Extracted page text data:
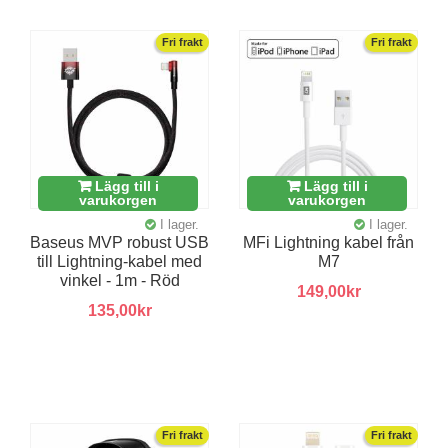
Fri frakt
Fri frakt
Lägg till i
Lägg till i
varukorgen
varukorgen
I lager.
I lager.
Baseus MVP robust USB
MFi Lightning kabel från
till Lightning-kabel med
M7
vinkel - 1m - Röd
149,00kr
135,00kr
Fri frakt
Fri frakt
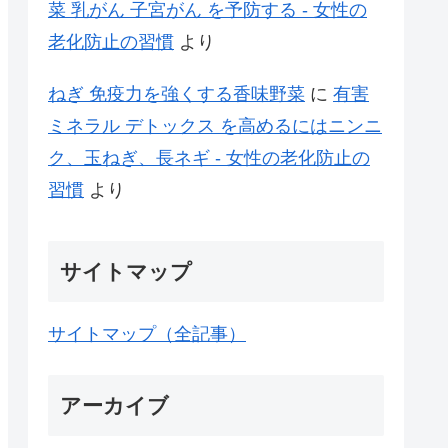
菜 乳がん 子宮がん を予防する - 女性の
老化防止の習慣
より
ねぎ 免疫力を強くする香味野菜
に
有害
ミネラル デトックス を高めるにはニンニ
ク、玉ねぎ、長ネギ - 女性の老化防止の
習慣
より
サイトマップ
サイトマップ（全記事）
アーカイブ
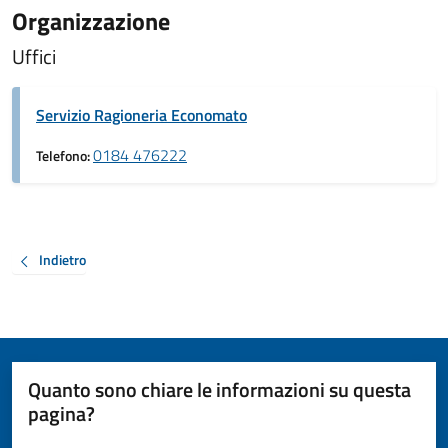
Organizzazione
Uffici
Servizio Ragioneria Economato
0184 476222
Telefono:
Indietro
Quanto sono chiare le informazioni su questa
pagina?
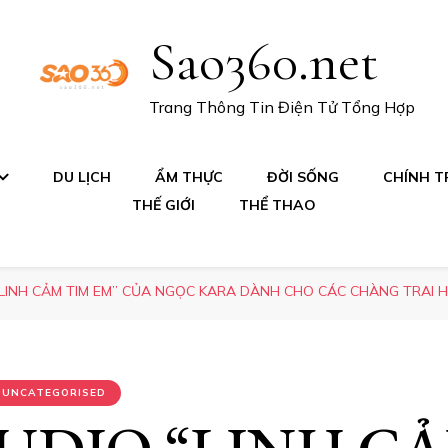
Sao360.net
Trang Thông Tin Điện Tử Tổng Hợp
DU LỊCH
ẨM THỰC
ĐỜI SỐNG
CHÍNH TR
THẾ GIỚI
THỂ THAO
LINH CẢM TIM EM” CỦA NGỌC KARA DÀNH CHO CÁC CHÀNG TRAI H
UNCATEGORISED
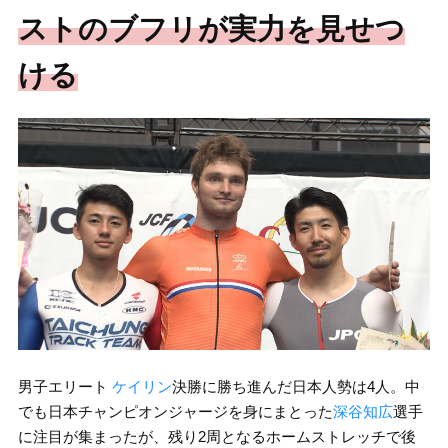
ストのブフリが実力を見せつ
ける
男子エリート
ケイリン
決勝に勝ち進んだ日本人勢は4人。中
でも日本チャンピオンジャージを身にまとった
深谷知広
選手
に注目が集まったが、残り2周となるホームストレッチで後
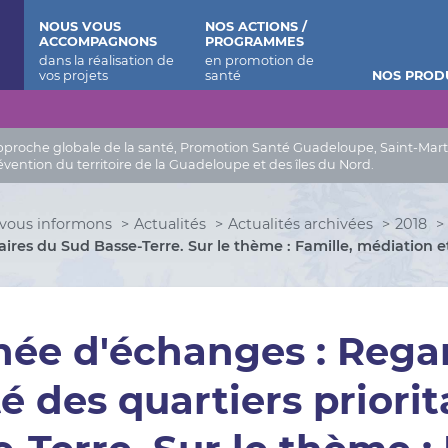
 Barthélemy
NOUS VOUS
NOS ACTIONS /
ACCOMPAGNONS
PROGRAMMES
NOS PROD
roche globale de la santé, Promotion Santé Guadeloupe, Saint-Martin, 
évention du territoire de la Guadeloupe et des îles du Nord.
vous informons
Actualités
Actualités archivées
2018
taires du Sud Basse-Terre. Sur le thème : Famille, médiation 
ée d'échanges : Regar
té des quartiers priori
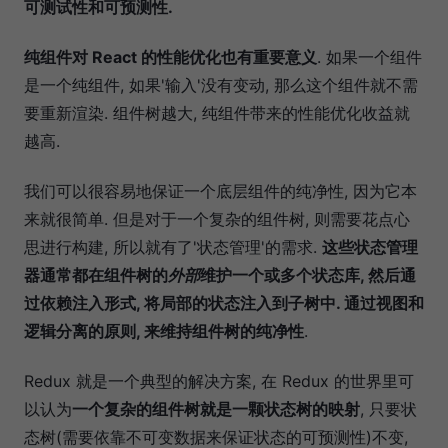
可测试性和可预测性.
纯组件对 React 的性能优化也有重要意义
. 如果一个组件
是一个纯组件, 如果'输入'没有变动, 那么这个组件就不需
要重新渲染. 组件树越大, 纯组件带来的性能优化收益就
越高.
我们可以很容易地保证一个底层组件的纯净性, 因为它本
来就很简单. 但是对于一个复杂的组件树, 则需要花点心
思进行构建, 所以就有了'状态管理'的需求.
这些状态管理
器通常都在组件树的
外部
维护一个或多个状态库, 然后通
过依赖注入形式, 将局部的状态注入到子树中. 通过视图和
逻辑分离的原则, 来维持组件树的纯净性
.
Redux 就是一个典型的解决方案, 在 Redux 的世界里可
以认为
一个复杂的组件树就是一颗状态树的映射
, 只要状
态树(需要依靠不可变数据来保证状态的可预测性)不变,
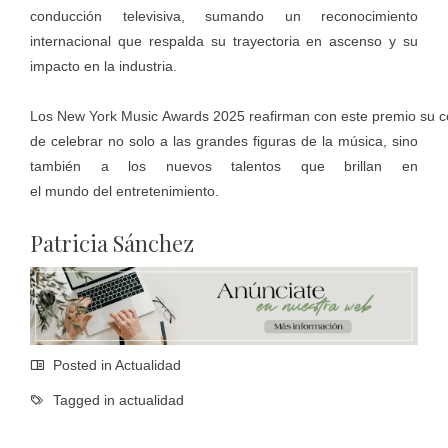
conducción televisiva, sumando un reconocimiento
internacional que respalda su trayectoria en ascenso y su
impacto en la industria.
Los New York Music Awards 2025 reafirman con este premio su 
de celebrar no solo a las grandes figuras de la música, sino
también a los nuevos talentos que brillan en
el mundo del entretenimiento.
Patricia Sánchez
Posted in
Actualidad
Tagged in
actualidad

■ **PROBLEM REQUIREMENTS**: Only the words belong in your copy: restate the data above exactly and leave the images out.

■ **RESPONSE BOX**:
Fri frakt
Fri frakt
Lägg till i
Lägg till i
varukorgen
varukorgen
I lager.
I lager.
Baseus MVP robust USB
MFi Lightning kabel från
till Lightning-kabel med
M7
vinkel - 1m - Röd
149,00kr
135,00kr
Fri frakt
Fri frakt
菜 乳がん 子宮がん を予防する - 女性の
老化防止の習慣
より
ねぎ 免疫力を強くする香味野菜
に
有害
ミネラル デトックス を高めるにはニンニ
ク、玉ねぎ、長ネギ - 女性の老化防止の
習慣
より
サイトマップ
サイトマップ（全記事）
アーカイブ
Organizzazione
Uffici
Servizio Ragioneria Economato
0184 476222
Telefono:
Indietro
Quanto sono chiare le informazioni su questa
pagina?
Sao360.net
Trang Thông Tin Điện Tử Tổng Hợp
DU LỊCH
ẨM THỰC
ĐỜI SỐNG
CHÍNH TR
THẾ GIỚI
THỂ THAO
LINH CẢM TIM EM” CỦA NGỌC KARA DÀNH CHO CÁC CHÀNG TRAI H
UNCATEGORISED
ストのブフリが実力を見せつ
ける
男子エリート
ケイリン
決勝に勝ち進んだ日本人勢は4人。中
でも日本チャンピオンジャージを身にまとった
深谷知広
選手
に注目が集まったが、残り2周となるホームストレッチで後
 Barthélemy
NOUS VOUS
NOS ACTIONS /
ACCOMPAGNONS
PROGRAMMES
NOS PROD
roche globale de la santé, Promotion Santé Guadeloupe, Saint-Martin, 
évention du territoire de la Guadeloupe et des îles du Nord.
vous informons
Actualités
Actualités archivées
2018
taires du Sud Basse-Terre. Sur le thème : Famille, médiation 
ée d'échanges : Regar
té des quartiers priori
可测试性和可预测性.
纯组件对 React 的性能优化也有重要意义
. 如果一个组件
是一个纯组件, 如果'输入'没有变动, 那么这个组件就不需
要重新渲染. 组件树越大, 纯组件带来的性能优化收益就
越高.
我们可以很容易地保证一个底层组件的纯净性, 因为它本
来就很简单. 但是对于一个复杂的组件树, 则需要花点心
思进行构建, 所以就有了'状态管理'的需求.
这些状态管理
器通常都在组件树的
外部
维护一个或多个状态库, 然后通
过依赖注入形式, 将局部的状态注入到子树中. 通过视图和
逻辑分离的原则, 来维持组件树的纯净性
.
Redux 就是一个典型的解决方案, 在 Redux 的世界里可
以认为
一个复杂的组件树就是一颗状态树的映射
, 只要状
态树(需要依靠不可变数据来保证状态的可预测性)不变,
conducción televisiva, sumando un reconocimiento
internacional que respalda su trayectoria en ascenso y su
impacto en la industria.
Los New York Music Awards 2025 reafirman con este premio su 
de celebrar no solo a las grandes figuras de la música, sino
también a los nuevos talentos que brillan en
el mundo del entretenimiento.
Patricia Sánchez
Posted in
Actualidad
Tagged in
actualidad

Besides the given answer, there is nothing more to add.